Portanto, ao contrário do que defende o recorrente, a Mm.ª Juiz a quo nunca perdeu de vista o caso concreto: não se trata de um despacho tabelar, mas uma decisão sustentada, clara e reflectida, específica para o arguido e feita apenas tendo em conta as circunstâncias deste, à luz da lei aplicável.
Pode o arguido, naturalmente, discordar do conteúdo do despacho, mas só uma análise enviesada deste é susceptível de explicar que impute à Mm.ª Juiz a quo sequer um laivo de pré-juízo, de qualquer posição de princípio contra (ou a favor) do ora recorrente, de arbitrariedade ou de pensamento contrário à lei.
Não há, assim, sombra de dúvida: o despacho recorrido tem toda a fundamentação que lhe era exigível, ficando assim prejudicado o conhecimento da irregularidade a tal propósito invocada pelo recorrente.
Improcede, nesta parte, o recurso.

2. Ausência do técnico da DGRSP e sua consequência
Entende o recorrente que houve violação do art. 495.º, n.º 2, porquanto o técnico de reinserção social não esteve presente em nenhuma das audições do arguido, e que isso configura uma irregularidade, nos termos do art. 123.º, n.º 2 (conclusões 16 e 17).
Prevê a primeira destas normas, que se enquadra num capítulo relativo à execução da pena suspensa e tem por epígrafe “Falta de cumprimento das condições de suspensão”, no excerto que reveste relevância para o caso: “O tribunal decide por despacho, depois de recolhida a prova, obtido parecer do Ministério Público e ouvido o condenado na presença do técnico que apoia e fiscaliza o cumprimento das condições da suspensão (…)”.
Esta audição deve ocorrer quando se verifica alguma das situações do n.º 1 do mesmo artigo: o tribunal toma conhecimento da falta de cumprimento, por parte do condenado, dos deveres, regras de conduta ou obrigações que lhe foram aplicadas como condições da suspensão da execução da pena.

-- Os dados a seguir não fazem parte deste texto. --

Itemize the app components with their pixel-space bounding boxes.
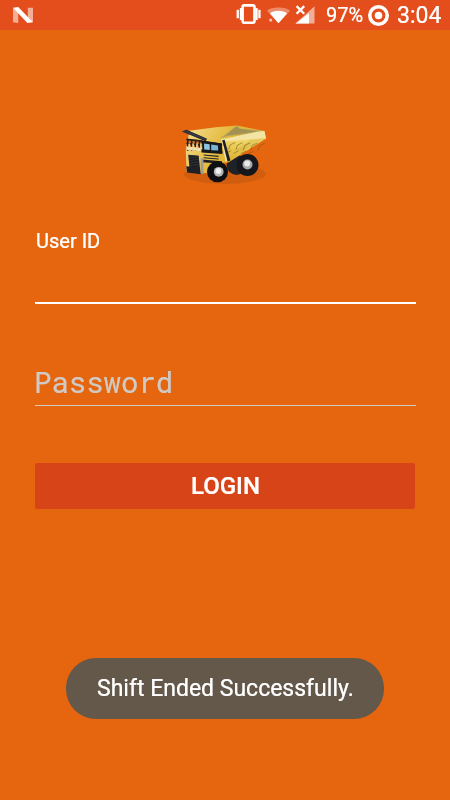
staticText: LOGIN bbox=[191, 472, 260, 500]
button[interactable]: LOGIN bbox=[35, 463, 415, 509]
staticText: User ID bbox=[36, 229, 101, 252]
staticText: Password bbox=[34, 363, 174, 401]
staticText: 97% bbox=[326, 3, 364, 26]
staticText: 3:04 bbox=[397, 2, 442, 29]
staticText: Shift Ended Successfully. bbox=[97, 675, 354, 702]
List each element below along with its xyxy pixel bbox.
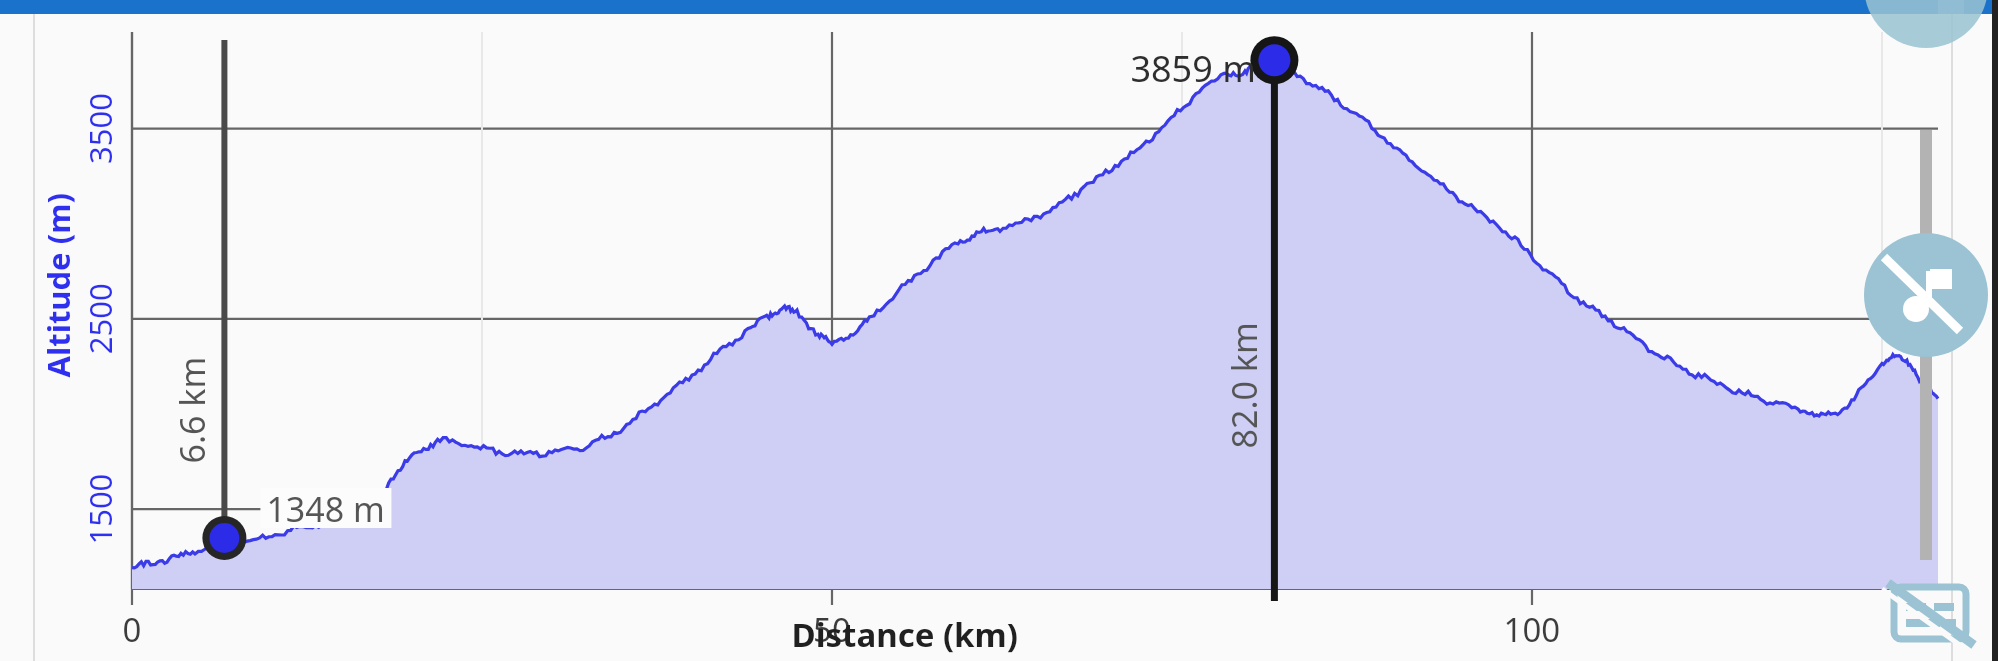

Compulsados os autos a partir do primeiro relatório periódico enviado pela DGRSP, a 5 de Julho de 2024 (ref.ª ...27), constatou-se o seguinte:
- por despacho de 3 de Outubro desse ano, foi designado o dia 25 de Novembro para audição do arguido (ref.ª ...55);
- nesta data, o arguido, apesar de notificado, faltou, pelo que se determinou a emissão de mandados de detenção e condução daquele para a sua audição a 5 de Dezembro (ref.ª ...65);
- nesse dia, devolvidos os mandados sem cumprimento e ausente o arguido, logrou o Mm.º Juiz entabular contacto telefónico com este (ref.ª ...16);
- face ao teor do relatório periódico da DGRSP de 7 de Outubro de 2025 (ref.ª ...76), a Mm.ª Juiz a quo designou, para nova audição ao condenado, o dia 26 de Novembro de 2025 (ref.ª ...91);
- nessa diligência, o arguido compareceu e foi ouvido (ref.ª ...65).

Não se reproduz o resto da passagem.